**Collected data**
__________

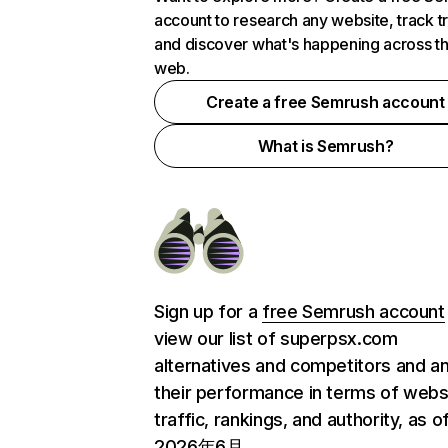
account to research any website, track t
and discover what's happening across t
web.
Create a free Semrush account
What is Semrush?
Sign up for a
free Semrush account
view our list of superpsx.com
alternatives and competitors and a
their performance in terms of webs
traffic, rankings, and authority, as o
2026年6月.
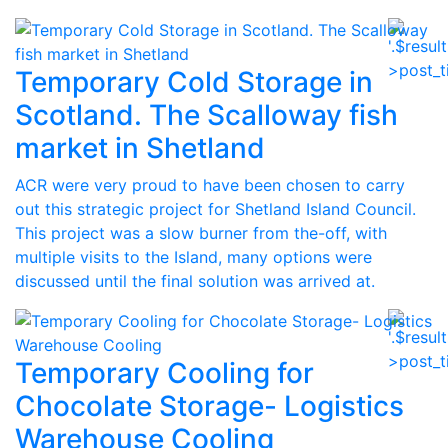
Temporary Cold Storage in
Scotland. The Scalloway fish
market in Shetland
ACR were very proud to have been chosen to carry
out this strategic project for Shetland Island Council.
This project was a slow burner from the-off, with
multiple visits to the Island, many options were
discussed until the final solution was arrived at.
Temporary Cooling for
Chocolate Storage- Logistics
Warehouse Cooling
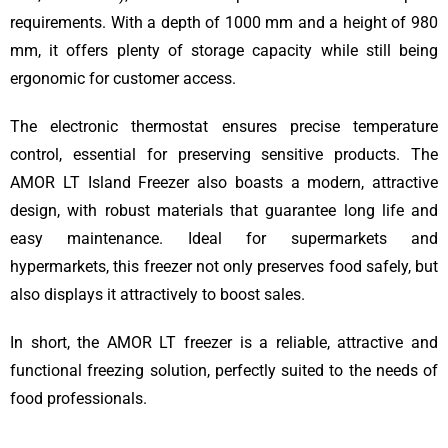
requirements. With a depth of 1000 mm and a height of 980
mm, it offers plenty of storage capacity while still being
ergonomic for customer access.
The electronic thermostat ensures precise temperature
control, essential for preserving sensitive products. The
AMOR LT Island Freezer also boasts a modern, attractive
design, with robust materials that guarantee long life and
easy maintenance. Ideal for supermarkets and
hypermarkets, this freezer not only preserves food safely, but
also displays it attractively to boost sales.
In short, the AMOR LT freezer is a reliable, attractive and
functional freezing solution, perfectly suited to the needs of
food professionals.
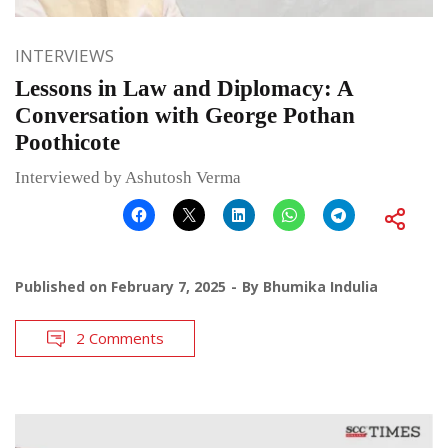
INTERVIEWS
Lessons in Law and Diplomacy: A
Conversation with George Pothan
Poothicote
Interviewed by Ashutosh Verma
Published on
February 7, 2025
By
Bhumika Indulia
2 Comments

__________

**EXERCISE GOAL**
Copy each line of the records that has "solution" in it.

**YOUR RESPONSE**
discussed until the final solution was arrived at.
functional freezing solution, perfectly suited to the needs of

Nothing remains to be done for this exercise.